• **TASK DETAILS**
Word for word, return each entry that follows, with every image removed.

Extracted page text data

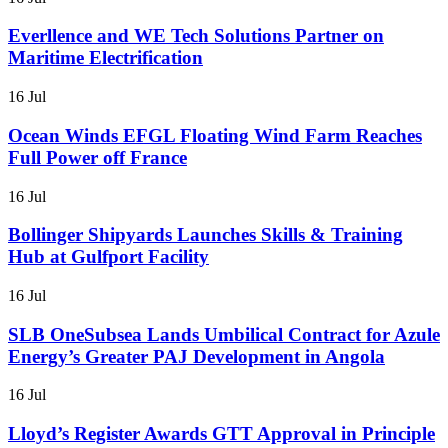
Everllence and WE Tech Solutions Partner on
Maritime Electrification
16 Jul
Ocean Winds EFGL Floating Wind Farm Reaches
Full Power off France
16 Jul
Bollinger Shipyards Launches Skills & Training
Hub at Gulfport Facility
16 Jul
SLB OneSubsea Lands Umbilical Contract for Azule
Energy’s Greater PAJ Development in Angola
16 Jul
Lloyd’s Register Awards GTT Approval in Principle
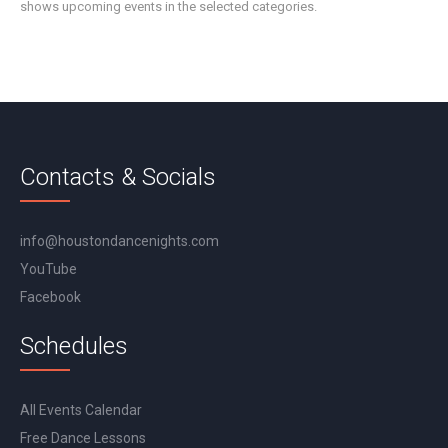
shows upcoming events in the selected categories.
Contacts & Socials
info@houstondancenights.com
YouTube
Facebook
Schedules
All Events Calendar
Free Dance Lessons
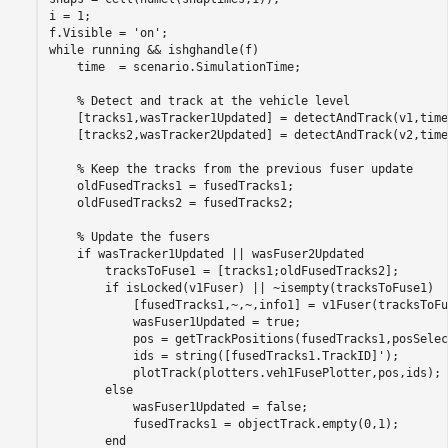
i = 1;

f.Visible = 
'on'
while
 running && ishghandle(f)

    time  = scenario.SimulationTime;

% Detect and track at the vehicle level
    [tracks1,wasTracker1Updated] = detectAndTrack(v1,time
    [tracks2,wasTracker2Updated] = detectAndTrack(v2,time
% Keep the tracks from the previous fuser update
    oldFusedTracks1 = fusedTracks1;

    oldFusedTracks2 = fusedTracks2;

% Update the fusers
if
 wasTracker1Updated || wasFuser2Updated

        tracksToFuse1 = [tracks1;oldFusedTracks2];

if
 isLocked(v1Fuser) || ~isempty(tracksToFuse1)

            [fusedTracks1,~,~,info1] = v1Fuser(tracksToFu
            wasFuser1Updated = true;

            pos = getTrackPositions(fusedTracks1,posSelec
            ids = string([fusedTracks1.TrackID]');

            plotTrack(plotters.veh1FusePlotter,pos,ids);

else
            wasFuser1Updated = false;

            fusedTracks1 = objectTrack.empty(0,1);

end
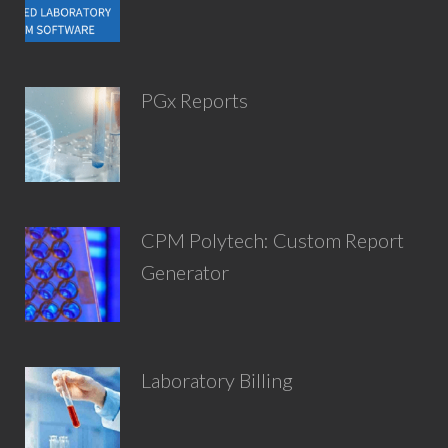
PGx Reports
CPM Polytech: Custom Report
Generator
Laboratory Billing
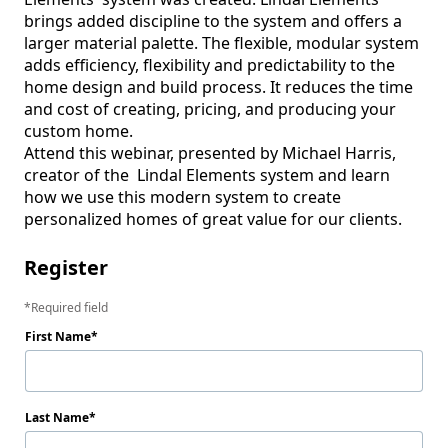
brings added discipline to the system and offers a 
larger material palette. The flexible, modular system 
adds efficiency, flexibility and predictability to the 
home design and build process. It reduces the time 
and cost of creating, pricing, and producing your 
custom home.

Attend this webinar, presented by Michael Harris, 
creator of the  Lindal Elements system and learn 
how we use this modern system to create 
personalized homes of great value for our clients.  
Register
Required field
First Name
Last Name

• **RESPONSE TO THIS TASK**
Everllence and WE Tech Solutions Partner on
Maritime Electrification
16 Jul
Ocean Winds EFGL Floating Wind Farm Reaches
Full Power off France
16 Jul
Bollinger Shipyards Launches Skills & Training
Hub at Gulfport Facility
16 Jul
SLB OneSubsea Lands Umbilical Contract for Azule
Energy’s Greater PAJ Development in Angola
16 Jul
Lloyd’s Register Awards GTT Approval in Principle
shows upcoming events in the selected categories.
Contacts & Socials
info@houstondancenights.com
YouTube
Facebook
Schedules
All Events Calendar
Free Dance Lessons
i = 1;

f.Visible = 
'on'
while
 running && ishghandle(f)

    time  = scenario.SimulationTime;

% Detect and track at the vehicle level
    [tracks1,wasTracker1Updated] = detectAndTrack(v1,time
    [tracks2,wasTracker2Updated] = detectAndTrack(v2,time
% Keep the tracks from the previous fuser update
    oldFusedTracks1 = fusedTracks1;

    oldFusedTracks2 = fusedTracks2;

% Update the fusers
if
 wasTracker1Updated || wasFuser2Updated

        tracksToFuse1 = [tracks1;oldFusedTracks2];

if
 isLocked(v1Fuser) || ~isempty(tracksToFuse1)

            [fusedTracks1,~,~,info1] = v1Fuser(tracksToFu
            wasFuser1Updated = true;

            pos = getTrackPositions(fusedTracks1,posSelec
            ids = string([fusedTracks1.TrackID]');

            plotTrack(plotters.veh1FusePlotter,pos,ids);

else
            wasFuser1Updated = false;

            fusedTracks1 = objectTrack.empty(0,1);

end
PGx Reports
CPM Polytech: Custom Report
Generator
Laboratory Billing
brings added discipline to the system and offers a 
larger material palette. The flexible, modular system 
adds efficiency, flexibility and predictability to the 
home design and build process. It reduces the time 
and cost of creating, pricing, and producing your 
custom home.

Attend this webinar, presented by Michael Harris, 
creator of the  Lindal Elements system and learn 
how we use this modern system to create 
personalized homes of great value for our clients.  
Register
Required field
First Name
Last Name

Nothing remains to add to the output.